Has Ben successfully diversified his portfolio?

  • Ben has chosen 2 stocks to invest his money.
  • Both stocks are in the transport industry, because of this both stock picks are affected by many of the same risks.
  • Portfolio analysts would say that air and rail stocks have a very strong correlation. This means that there is a strong likelihood that the two assets would move in sync (i.e. moving up and down at the same time).
  • Ben would have achieved more diversification if he invested across the board, not only different types of companies but also different types of industries.

How would financial planners look at Ben’s portfolio?

  • In the world of financial planning we look towards the correlation of assets.
  • The more negatively correlated Ben’s stocks are, the better.
  • It’s also important that Ben diversifies among different asset classes.
  • Different asset classes are unlikely to perform the same over longer periods of time therefore, a good mix of asset classes will reduce the sensitivity of Ben’s portfolio to market swings.

Ben’s Bottom Line

Firstly, $50,000 isn’t a small amount. Ben could choose to further diversify his funds across different sectors and asset classes. Diversification could help Ben manage risk and reduce the volatility of his portfolio.
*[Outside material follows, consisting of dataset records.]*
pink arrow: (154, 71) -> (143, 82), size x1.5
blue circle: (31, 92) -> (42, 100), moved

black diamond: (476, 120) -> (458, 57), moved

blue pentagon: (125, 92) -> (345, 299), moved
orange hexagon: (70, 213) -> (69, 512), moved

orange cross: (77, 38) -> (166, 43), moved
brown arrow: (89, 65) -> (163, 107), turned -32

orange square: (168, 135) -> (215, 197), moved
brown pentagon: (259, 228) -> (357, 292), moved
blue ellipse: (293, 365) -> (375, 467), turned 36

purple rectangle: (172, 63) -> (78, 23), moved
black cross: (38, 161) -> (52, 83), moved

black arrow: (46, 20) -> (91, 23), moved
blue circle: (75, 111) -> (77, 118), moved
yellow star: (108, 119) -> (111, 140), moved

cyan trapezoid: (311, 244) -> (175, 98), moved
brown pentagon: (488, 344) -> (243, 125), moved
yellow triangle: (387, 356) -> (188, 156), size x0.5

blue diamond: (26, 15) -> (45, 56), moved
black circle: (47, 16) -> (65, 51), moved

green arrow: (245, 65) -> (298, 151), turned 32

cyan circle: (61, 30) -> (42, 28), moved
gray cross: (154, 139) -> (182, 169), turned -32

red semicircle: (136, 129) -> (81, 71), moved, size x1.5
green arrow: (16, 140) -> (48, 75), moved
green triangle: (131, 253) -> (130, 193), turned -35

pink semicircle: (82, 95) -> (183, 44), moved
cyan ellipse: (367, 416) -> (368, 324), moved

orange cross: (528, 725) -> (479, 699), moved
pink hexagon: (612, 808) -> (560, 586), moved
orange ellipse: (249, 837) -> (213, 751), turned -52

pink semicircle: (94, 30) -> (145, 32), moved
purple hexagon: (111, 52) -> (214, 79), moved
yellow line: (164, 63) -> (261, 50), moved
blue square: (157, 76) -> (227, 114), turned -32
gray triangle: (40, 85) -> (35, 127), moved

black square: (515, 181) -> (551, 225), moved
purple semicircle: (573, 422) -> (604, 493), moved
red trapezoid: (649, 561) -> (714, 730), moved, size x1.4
Ben can reduce his risk associated with individual stocks, general market risks however affect nearly every stock, and so it is also important to diversify among different asset classes.

Unfortunately, most people don’t have time to manage these risks themselves, so I would encourage anybody starting out investing to seek professional advice on the matter. The benefits of the advice would likely far out-weigh the costs.